At first glance, nine types of Emmy Awards for sound seems a bewilderingly large number. To enlighten the confused, TV sound professionals are eager to shed light on the differences between sound editing and sound mixing — two separate peer groups in the Academy of Television Arts & Sciences — as well as the genres within each category.

The sound editor, explains Wylie Stateman, nominated as co-supervising editor for “Godless,” is primarily responsible for organizing, synchronizing and clarifying the soundtrack. “First and primary responsibility is with dialogue, from production through completion and delivery,” he says.

Stateman, who did most of his work for the Netflix show at Light Iron in New York, further notes: “We need to add the sounds of the environment and take out inappropriate ones, and synchronize them all successfully. The goal is to not obscure the dialogue, and to sound like everything is in the right acoustical space.” Sound editing relies on a big team of sound supervisors, sound editors, music and effects editors, foley artists and ADR mixers.

The other category, sound mixing, is a two-part process, says USC School of Cinematic Arts sound-editing professor Midge Costin. The production mixer works on the set or on location, and the re-recording mixer puts all the final elements together. “They’re two people who probably never see each other in their careers,” Costin says.
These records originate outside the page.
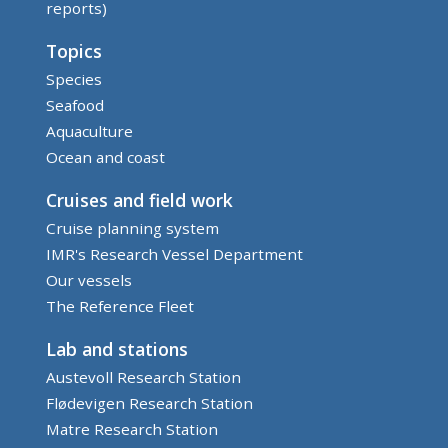
reports)
Topics
Species
Seafood
Aquaculture
Ocean and coast
Cruises and field work
Cruise planning system
IMR's Research Vessel Department
Our vessels
The Reference Fleet
Lab and stations
Austevoll Research Station
Flødevigen Research Station
Matre Research Station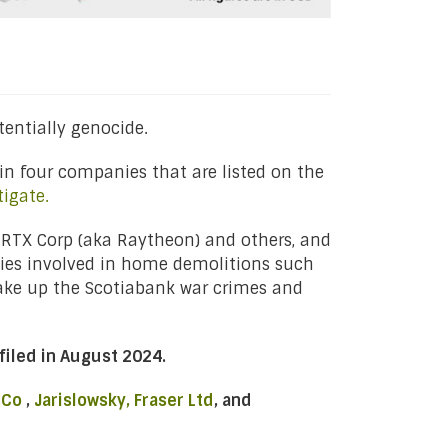
entially genocide.
in four companies that are listed on the
tigate.
 RTX Corp (aka Raytheon) and others, and
ies involved in home demolitions such
make up the Scotiabank war crimes and
filed in August 2024.
 Co
,
Jarislowsky, Fraser Ltd
, and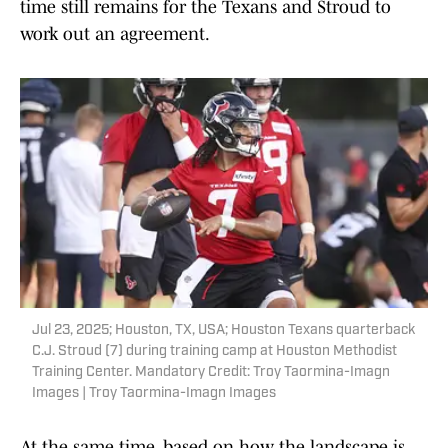
time still remains for the Texans and Stroud to
work out an agreement.
Jul 23, 2025; Houston, TX, USA; Houston Texans quarterback
C.J. Stroud (7) during training camp at Houston Methodist
Training Center. Mandatory Credit: Troy Taormina-Imagn
Images | Troy Taormina-Imagn Images
At the same time, based on how the landscape is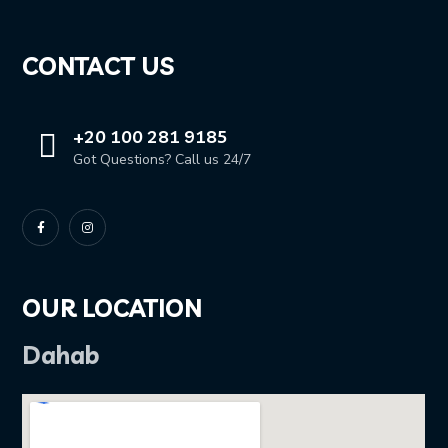
CONTACT US
+20 100 281 9185
Got Questions? Call us 24/7
OUR LOCATION
Dahab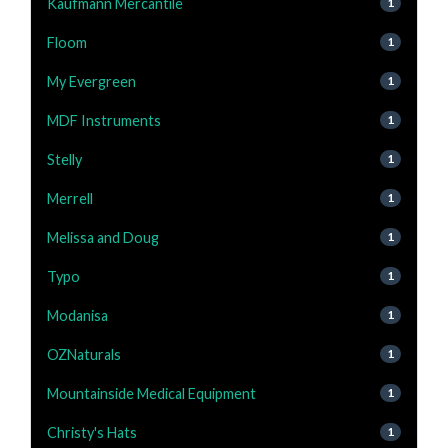
Kaufmann Mercantile
1
Floom
1
My Evergreen
1
MDF Instruments
1
Stelly
1
Merrell
1
Melissa and Doug
1
Typo
1
Modanisa
1
OZNaturals
1
Mountainside Medical Equipment
1
Christy's Hats
1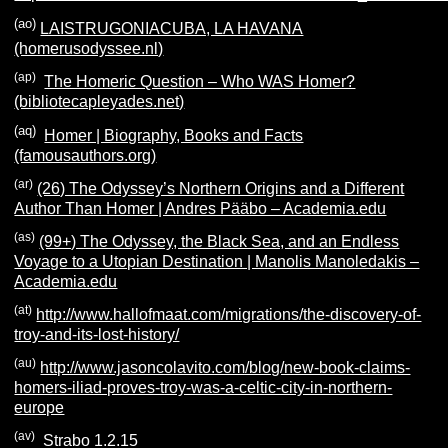
(ao)
LAISTRUGONIACUBA, LA HAVANA
(homerusodyssee.nl)
(ap)
The Homeric Question – Who WAS Homer?
(bibliotecapleyades.net)
(aq)
Homer | Biography, Books and Facts
(famousauthors.org)
(ar)
(26) The Odyssey’s Northern Origins and a Different
Author Than Homer | Andres Pääbo – Academia.edu
(as)
(99+) The Odyssey, the Black Sea, and an Endless
Voyage to a Utopian Destination | Manolis Manoledakis –
Academia.edu
(at)
http://www.hallofmaat.com/migrations/the-discovery-of-
troy-and-its-lost-history/
(au)
http://www.jasoncolavito.com/blog/new-book-claims-
homers-iliad-proves-troy-was-a-celtic-city-in-northern-
europe
(av)
Strabo 1.2.15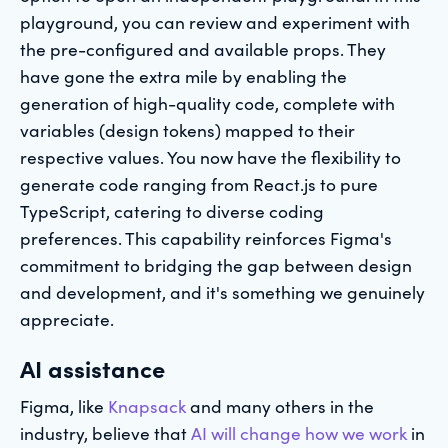
playground, you can review and experiment with
the pre-configured and available props. They
have gone the extra mile by enabling the
generation of high-quality code, complete with
variables (design tokens) mapped to their
respective values. You now have the flexibility to
generate code ranging from React.js to pure
TypeScript, catering to diverse coding
preferences. This capability reinforces Figma's
commitment to bridging the gap between design
and development, and it's something we genuinely
appreciate.
AI assistance
Figma, like
Knapsack
and many others in the
industry, believe that
AI will change how we work
in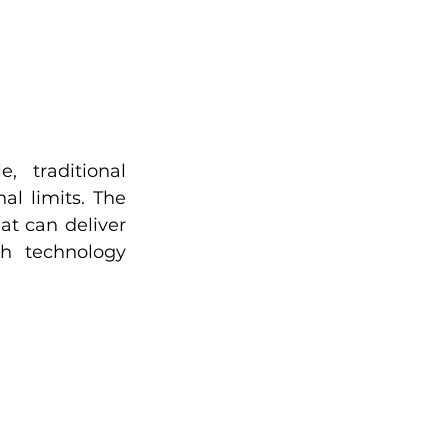
 traditional 
l limits. The 
t can deliver 
h technology 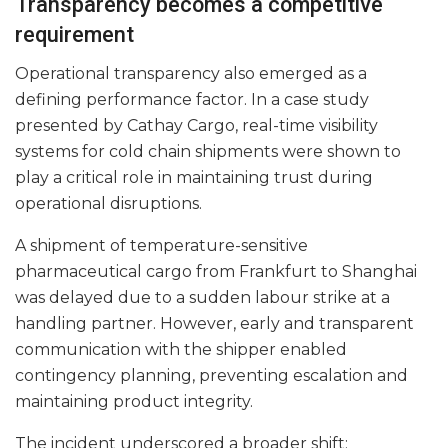
Transparency becomes a competitive
requirement
Operational transparency also emerged as a
defining performance factor. In a case study
presented by Cathay Cargo, real-time visibility
systems for cold chain shipments were shown to
play a critical role in maintaining trust during
operational disruptions.
A shipment of temperature-sensitive
pharmaceutical cargo from Frankfurt to Shanghai
was delayed due to a sudden labour strike at a
handling partner. However, early and transparent
communication with the shipper enabled
contingency planning, preventing escalation and
maintaining product integrity.
The incident underscored a broader shift: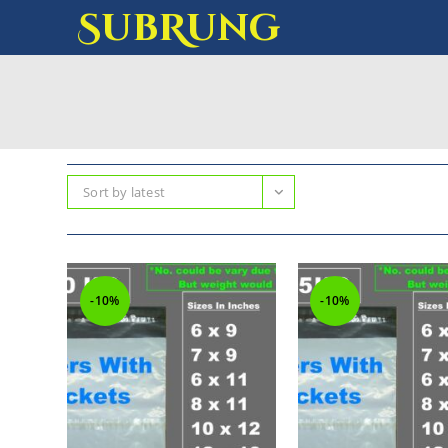
SubRung
Sort by latest
-10%
-10%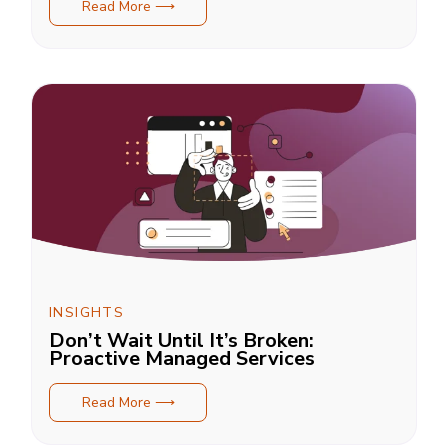
Read More ⟶
INSIGHTS
Don’t Wait Until It’s Broken:
Proactive Managed Services
Read More ⟶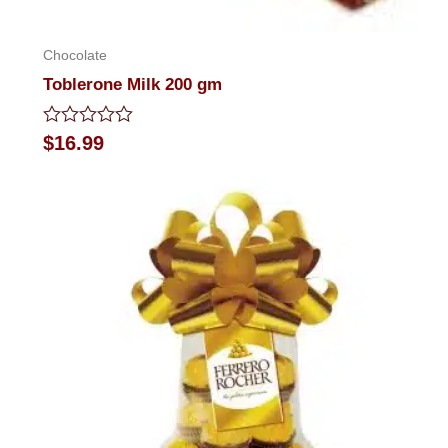
Chocolate
Toblerone Milk 200 gm
Rated
$
16.99
0
out
of
5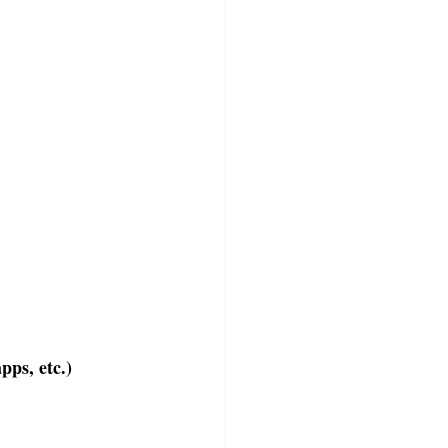
pps, etc.)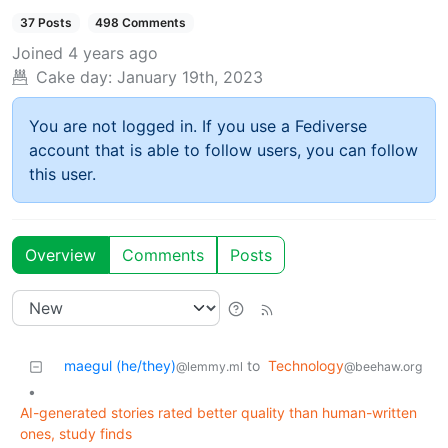
37 Posts
498 Comments
Joined
4 years ago
Cake day:
January 19th, 2023
You are not logged in. If you use a Fediverse
account that is able to follow users, you can follow
this user.
Overview
Comments
Posts
maegul (he/they)
to
Technology
@lemmy.ml
@beehaw.org
•
AI-generated stories rated better quality than human-written
ones, study finds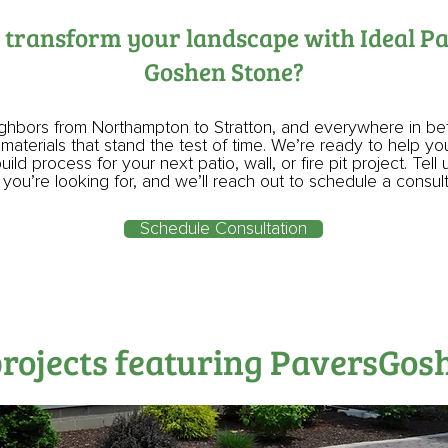
 transform your landscape with Ideal P
Goshen Stone?
ighbors from Northampton to Stratton, and everywhere in b
 materials that stand the test of time. We’re ready to help y
ild process for your next patio, wall, or fire pit project. Tell 
you’re looking for, and we’ll reach out to schedule a consul
Schedule Consultation
projects featuring PaversGos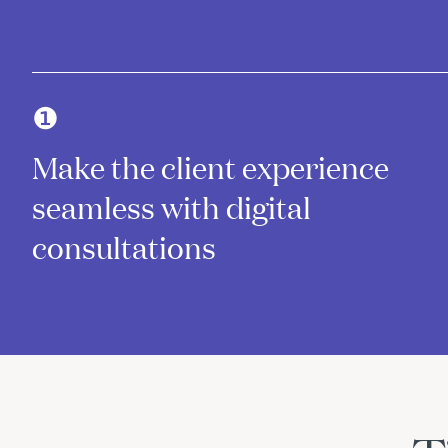
❶
Make the client experience
seamless with digital
consultations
Production sound mixer Phillip W. Palmer explains his role on the set as gathering the initial elements and “creating a mix” to edit as “a guide for the re-record.”

Then, says re-recording mixer Tom Fleisch-man (nominated for “Fahrenheit 451,” mixed at Soundtrack Film & Television), his craft constitutes the final process before the show is released. It’s “where everything comes together,” he explains. “Sometimes it’s very challenging, depending on how the sound was originally recorded. Most of the hard work is on dialogue; the fun work is with music and sound effects.”

The Emmys further parse sound editing and sound mixing by length of show (half-hour or hourlong) and genre (limited series, movie or special; nonfiction; variety).

Stateman notes that projects of different length have different demands. “It’s a ballad versus a haiku,” he says. “The structure of a half-hour show has to be bang-bang-bang, whereas if you have an hour, you can go into a more leisurely rendition or display of the story.” Costin notes that the different types of shows all have different budgets and time frames. “And they all work in different environments,” he adds, “from quiet studios to on location.”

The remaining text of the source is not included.